The incumbents are both reflective: Versions of TI’s now venerable digital mirror device (DMD), which uses an array of micro-machined mirrors to direct light from red, green and blue LEDs; and liquid-crystal-on-silicon (LCoS) shutters, which also need three LEDs to provide light.

“We have used TI DMD and LcoS – our modules can be designed for either – and we have made modules with both,” said Grey. “Without the projectors running exactly warm, we get an image you can view in daylight. If they have to work in bright sunlight, many companies are putting a tint in the glass.”

The potential new-kid-on-the-block is micro-LED. This emissive technology would simplify the projector as there would be no need for separate illuminating LEDs, and no need for the bulky – in glasses frame terms – optical system that connects those LEDs to a reflective display.

Can anyone make a suitable micro-LED display at the right price?

It has to be bright, with very small – around 10μm red-green-blue pixels, and be monolithic because it is unlikely anyone could place so many separate tiny LED die onto a substrate.

Unless some new technology appears, the brightness requirement rules out OLED displays, which leaves arrays of miniature normal LEDs.

UK-based Plessey is one company that claims to have a road-map to such a high-brightness (>100,000cd/m2) monolithic full-colour LED micro-display.

It has already demonstrated in-house capability to make multiple isolated GaN (blue) LED die on a silicon substrate and connect them arbitrarily with metalisation layers, and whose chip-making experience means an active matrix in the underlying substrate is manageable. And the firm has revealed a technique for depositing blue-to-green phosphor on every third micro-LED and blue-to-red phosphor on half of the remainder – producing the necessary RGB emissive matrix.

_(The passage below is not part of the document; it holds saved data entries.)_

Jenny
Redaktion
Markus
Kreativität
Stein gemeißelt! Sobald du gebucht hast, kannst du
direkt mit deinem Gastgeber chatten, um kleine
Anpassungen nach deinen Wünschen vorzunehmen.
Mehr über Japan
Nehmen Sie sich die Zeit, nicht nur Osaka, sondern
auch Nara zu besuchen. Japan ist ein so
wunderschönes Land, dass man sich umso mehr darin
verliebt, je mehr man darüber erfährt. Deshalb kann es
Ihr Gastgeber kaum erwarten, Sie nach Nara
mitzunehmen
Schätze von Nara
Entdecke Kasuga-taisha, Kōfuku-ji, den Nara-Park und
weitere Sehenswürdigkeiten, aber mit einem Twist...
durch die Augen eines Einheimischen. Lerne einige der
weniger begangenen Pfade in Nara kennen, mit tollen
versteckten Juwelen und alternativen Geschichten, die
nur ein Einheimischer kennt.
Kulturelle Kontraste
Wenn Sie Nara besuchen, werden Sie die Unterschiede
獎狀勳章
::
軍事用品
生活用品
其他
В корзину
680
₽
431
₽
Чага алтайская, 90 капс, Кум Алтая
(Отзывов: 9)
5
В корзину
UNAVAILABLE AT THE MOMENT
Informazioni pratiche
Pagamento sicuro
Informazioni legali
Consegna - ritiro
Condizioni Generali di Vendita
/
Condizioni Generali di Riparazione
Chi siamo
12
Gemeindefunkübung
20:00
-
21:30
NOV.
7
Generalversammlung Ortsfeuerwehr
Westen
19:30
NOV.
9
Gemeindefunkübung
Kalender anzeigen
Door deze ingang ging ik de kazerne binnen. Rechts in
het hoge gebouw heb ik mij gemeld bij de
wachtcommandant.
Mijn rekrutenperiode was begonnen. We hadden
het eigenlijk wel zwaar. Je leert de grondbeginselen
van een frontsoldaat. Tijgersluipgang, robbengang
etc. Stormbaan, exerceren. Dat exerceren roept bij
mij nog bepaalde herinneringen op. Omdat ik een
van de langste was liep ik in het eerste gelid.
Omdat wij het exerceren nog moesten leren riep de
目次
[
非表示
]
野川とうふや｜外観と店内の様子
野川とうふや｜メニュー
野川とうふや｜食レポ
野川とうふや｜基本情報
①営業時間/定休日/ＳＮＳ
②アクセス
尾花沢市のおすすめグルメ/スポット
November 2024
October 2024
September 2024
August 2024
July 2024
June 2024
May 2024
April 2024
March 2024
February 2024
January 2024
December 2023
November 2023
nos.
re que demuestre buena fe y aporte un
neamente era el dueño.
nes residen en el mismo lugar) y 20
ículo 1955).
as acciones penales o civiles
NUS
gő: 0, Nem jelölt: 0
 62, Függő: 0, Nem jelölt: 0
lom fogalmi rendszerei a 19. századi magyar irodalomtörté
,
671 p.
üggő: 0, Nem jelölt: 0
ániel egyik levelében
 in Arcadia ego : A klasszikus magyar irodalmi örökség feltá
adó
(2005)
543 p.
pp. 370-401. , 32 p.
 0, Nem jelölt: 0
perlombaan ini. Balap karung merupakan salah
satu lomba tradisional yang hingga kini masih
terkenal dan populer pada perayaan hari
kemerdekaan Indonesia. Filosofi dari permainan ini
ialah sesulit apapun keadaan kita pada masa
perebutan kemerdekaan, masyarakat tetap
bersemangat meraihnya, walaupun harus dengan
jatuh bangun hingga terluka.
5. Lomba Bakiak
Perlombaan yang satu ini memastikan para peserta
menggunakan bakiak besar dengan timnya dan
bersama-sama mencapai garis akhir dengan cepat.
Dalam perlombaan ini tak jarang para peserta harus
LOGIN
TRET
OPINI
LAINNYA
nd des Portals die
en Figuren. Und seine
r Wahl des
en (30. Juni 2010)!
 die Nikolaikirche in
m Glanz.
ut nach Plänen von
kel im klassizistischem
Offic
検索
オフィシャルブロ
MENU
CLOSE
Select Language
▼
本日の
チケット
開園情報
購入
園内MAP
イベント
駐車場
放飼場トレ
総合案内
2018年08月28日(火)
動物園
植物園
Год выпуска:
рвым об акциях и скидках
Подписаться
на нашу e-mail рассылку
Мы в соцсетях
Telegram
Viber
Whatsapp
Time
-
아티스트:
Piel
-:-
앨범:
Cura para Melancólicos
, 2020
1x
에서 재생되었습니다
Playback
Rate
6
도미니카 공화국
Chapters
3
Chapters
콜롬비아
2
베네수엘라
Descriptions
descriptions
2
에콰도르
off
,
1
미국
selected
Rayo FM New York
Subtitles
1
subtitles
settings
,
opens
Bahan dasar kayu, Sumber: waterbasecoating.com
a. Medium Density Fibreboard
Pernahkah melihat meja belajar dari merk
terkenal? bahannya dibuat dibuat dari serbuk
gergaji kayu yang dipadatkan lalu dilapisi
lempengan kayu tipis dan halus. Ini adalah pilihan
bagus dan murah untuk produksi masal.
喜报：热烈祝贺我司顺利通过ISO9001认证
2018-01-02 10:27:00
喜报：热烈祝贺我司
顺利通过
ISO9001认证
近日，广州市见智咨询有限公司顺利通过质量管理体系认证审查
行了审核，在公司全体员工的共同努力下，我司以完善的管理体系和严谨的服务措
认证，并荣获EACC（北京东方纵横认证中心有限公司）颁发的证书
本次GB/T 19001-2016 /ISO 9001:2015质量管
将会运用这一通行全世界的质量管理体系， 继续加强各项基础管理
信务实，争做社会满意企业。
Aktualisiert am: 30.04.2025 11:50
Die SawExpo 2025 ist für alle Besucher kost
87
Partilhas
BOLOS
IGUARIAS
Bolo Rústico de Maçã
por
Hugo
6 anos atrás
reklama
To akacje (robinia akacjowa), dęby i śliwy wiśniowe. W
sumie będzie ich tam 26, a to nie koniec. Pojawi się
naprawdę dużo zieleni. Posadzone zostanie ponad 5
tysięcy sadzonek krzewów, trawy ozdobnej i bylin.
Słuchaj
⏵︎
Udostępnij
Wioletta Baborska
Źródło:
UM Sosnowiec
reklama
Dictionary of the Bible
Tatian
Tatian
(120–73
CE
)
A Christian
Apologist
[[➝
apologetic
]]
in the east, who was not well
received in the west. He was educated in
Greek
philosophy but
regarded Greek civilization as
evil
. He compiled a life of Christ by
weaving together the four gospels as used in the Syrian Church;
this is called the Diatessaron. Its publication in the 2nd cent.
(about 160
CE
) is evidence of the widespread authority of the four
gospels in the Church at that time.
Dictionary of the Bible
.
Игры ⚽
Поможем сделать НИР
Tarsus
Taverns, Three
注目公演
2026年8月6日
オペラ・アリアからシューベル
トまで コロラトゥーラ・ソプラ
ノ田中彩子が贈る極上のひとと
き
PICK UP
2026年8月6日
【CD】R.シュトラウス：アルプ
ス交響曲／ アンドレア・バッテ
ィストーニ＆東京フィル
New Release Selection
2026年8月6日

According to Plessey: “The company has already developed 100 and 20μm pitch blue micro-LED arrays offering 400 pixel/inch for a print-head project with LumeJet. A 100μm micro-LED demonstrator already exists, and Plessey will be offering a 20μm version in 2018. Demonstrators at 100μm are now also in development for red and green micro-LEDs, and the company is already addressing the challenges for sub-10μm pixel applications.”

According to Grey of WaveOptics: “A micro-LED display, if it became available, would be the optimum in terms of form factor and performance, if it was small enough and reliable.”

Manufacturability is the last attribute Grey claims for WaveOptic’s waveguide: “You have to make sure your manufacturing process is scalable, you have to make many millions,” he said, describing how the company modifies a sheet of glass by contact-printing patterns on its surface with UV-cureable resin. “The replication process is ‘contact print, cure and separate’, said Grey. “Today we can deliver 10 waveguides per wafer, which will grow to 28 waveguides per wafer, to improve efficiency when manufacturing hundreds of thousands of waveguides.”